Another thing that i despise about stuttering is the social awkwardness that results from it.Let me share with you my case,i'm in college,a good looking strong looking young man,slightly geeky and shy.This is what people wud think of me when they first see me from a distance.but as soon as they have a slight talk with me ,they get to know that something is not right with this guy,they sense the awkwardness in my voice even if i manage to speak without stuttering.
This awkwardness that is in the air i think,is because of the lack of proper social kills that develop naturally in a normal person but stuttering severely impacts the self esteem and these may not be so developed in a stutterer.
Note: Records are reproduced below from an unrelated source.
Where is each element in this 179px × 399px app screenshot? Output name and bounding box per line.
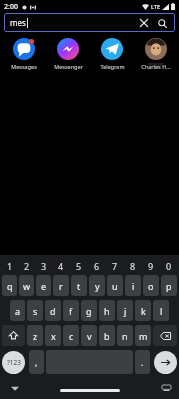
staticText: l — [160, 305, 163, 317]
button[interactable]: Enter — [154, 351, 177, 374]
button[interactable]: 9 — [142, 259, 160, 272]
staticText: o — [148, 280, 154, 292]
staticText: r — [59, 280, 63, 292]
staticText: 5 — [76, 260, 82, 272]
button[interactable]: o — [143, 275, 159, 296]
other: Shift — [9, 331, 18, 340]
staticText: ?123 — [7, 358, 21, 367]
staticText: mes — [10, 17, 26, 28]
staticText: . — [141, 357, 144, 368]
staticText: , — [35, 357, 38, 368]
button[interactable]: ?123 — [2, 351, 25, 374]
staticText: x — [51, 330, 56, 342]
button[interactable]: Shift — [2, 325, 25, 346]
button[interactable]: s — [27, 300, 43, 321]
button[interactable]: Messenger — [46, 37, 90, 71]
staticText: 2 — [24, 260, 30, 272]
button[interactable]: Change keyboard — [159, 381, 173, 395]
button[interactable]: c — [63, 325, 79, 346]
button[interactable]: e — [36, 275, 51, 296]
button[interactable]: Messages — [2, 37, 46, 71]
staticText: 3 — [41, 260, 47, 272]
button[interactable]: g — [81, 300, 97, 321]
button[interactable]: x — [45, 325, 61, 346]
button[interactable]: q — [2, 275, 17, 296]
staticText: p — [166, 280, 172, 292]
button[interactable]: r — [53, 275, 69, 296]
staticText: 9 — [148, 260, 154, 272]
staticText: u — [112, 280, 118, 292]
staticText: k — [141, 305, 146, 317]
staticText: Charles H... — [141, 63, 171, 70]
button[interactable]: Charles H... — [134, 37, 177, 71]
staticText: Messenger — [54, 63, 83, 70]
button[interactable]: d — [45, 300, 61, 321]
staticText: s — [33, 305, 38, 317]
button[interactable]: h — [99, 300, 115, 321]
staticText: h — [104, 305, 110, 317]
staticText: i — [132, 280, 135, 292]
button[interactable]: k — [135, 300, 151, 321]
button[interactable]: 3 — [35, 259, 52, 272]
button[interactable]: Backspace — [153, 325, 177, 346]
button[interactable]: 8 — [124, 259, 142, 272]
button[interactable]: Hide keyboard — [8, 381, 22, 395]
button[interactable]: z — [27, 325, 43, 346]
button[interactable]: 1 — [1, 259, 18, 272]
staticText: 7 — [112, 260, 118, 272]
button[interactable]: Search — [155, 16, 169, 30]
button[interactable]: p — [161, 275, 177, 296]
staticText: y — [95, 280, 100, 292]
button[interactable]: n — [117, 325, 133, 346]
button[interactable]: t — [71, 275, 87, 296]
staticText: a — [15, 305, 21, 317]
staticText: d — [50, 305, 56, 317]
button[interactable]: 2 — [18, 259, 35, 272]
button[interactable]: mes — [4, 13, 175, 32]
button[interactable]: Clear — [137, 16, 151, 30]
staticText: z — [33, 330, 38, 342]
button[interactable]: i — [125, 275, 141, 296]
button[interactable]: 4 — [52, 259, 70, 272]
staticText: t — [77, 280, 81, 292]
button[interactable]: 6 — [88, 259, 106, 272]
button[interactable]: f — [63, 300, 79, 321]
staticText: v — [87, 330, 92, 342]
staticText: b — [104, 330, 110, 342]
button[interactable]: y — [89, 275, 105, 296]
staticText: Messages — [11, 63, 37, 70]
button[interactable]: b — [99, 325, 115, 346]
staticText: 0 — [166, 260, 172, 272]
staticText: m — [139, 330, 148, 342]
staticText: LTE — [151, 3, 160, 10]
button[interactable]: j — [117, 300, 133, 321]
button[interactable]: , — [29, 350, 44, 374]
staticText: e — [41, 280, 47, 292]
staticText: 6 — [94, 260, 100, 272]
button[interactable]: Telegram — [90, 37, 134, 71]
staticText: Telegram — [100, 63, 125, 70]
button[interactable]: l — [153, 300, 169, 321]
other: Backspace — [160, 332, 171, 340]
button[interactable]: 5 — [70, 259, 88, 272]
staticText: w — [23, 280, 31, 292]
button[interactable]: u — [107, 275, 123, 296]
button[interactable]: a — [10, 300, 25, 321]
button[interactable]: . — [135, 350, 150, 374]
button[interactable]: v — [81, 325, 97, 346]
staticText: 4 — [58, 260, 64, 272]
staticText: q — [7, 280, 13, 292]
button[interactable]: 7 — [106, 259, 124, 272]
staticText: c — [69, 330, 74, 342]
staticText: g — [86, 305, 92, 317]
button[interactable]: m — [135, 325, 151, 346]
staticText: 2:00 — [4, 2, 18, 12]
button[interactable]: 0 — [160, 259, 178, 272]
staticText: 8 — [130, 260, 136, 272]
staticText: 1 — [7, 260, 13, 272]
staticText: n — [122, 330, 128, 342]
staticText: j — [124, 305, 127, 317]
button[interactable]: w — [19, 275, 34, 296]
staticText: f — [69, 305, 73, 317]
Yesterday,a girl in my class (who i have a slight crush on but obviously i dont talk to her) asked me in a very cute manner "are you coming to the fresher's party on sunday?".I ,as usual responded with a little bit of a panic and stuttering and said i had to go somewhere on sunday so i could'nt make it any way.
God,i hate those times when i have to lie because of my stuttering,,i wonder sometimes how it would feel to just tell the truth.....i cant come to the party cuz i'm afraid people will talk to me and get to know i'm a stutterer (they already do) and judge me,,i dont talk to people(classmates, collegemates, nieghbours , relatives etc) not because i'm shy but i'm extremely nervous around them and cant speak the names of many of them,,i spend all my time indoors not cuz i'm studying,,but i dreaming of a normal life free from fear,,,,i dont go out to movies not cuz i dont like them but becuz i cant stand in the ticket counter line and i dont get much pocket money,,,i can go on and on and on and on about this ****.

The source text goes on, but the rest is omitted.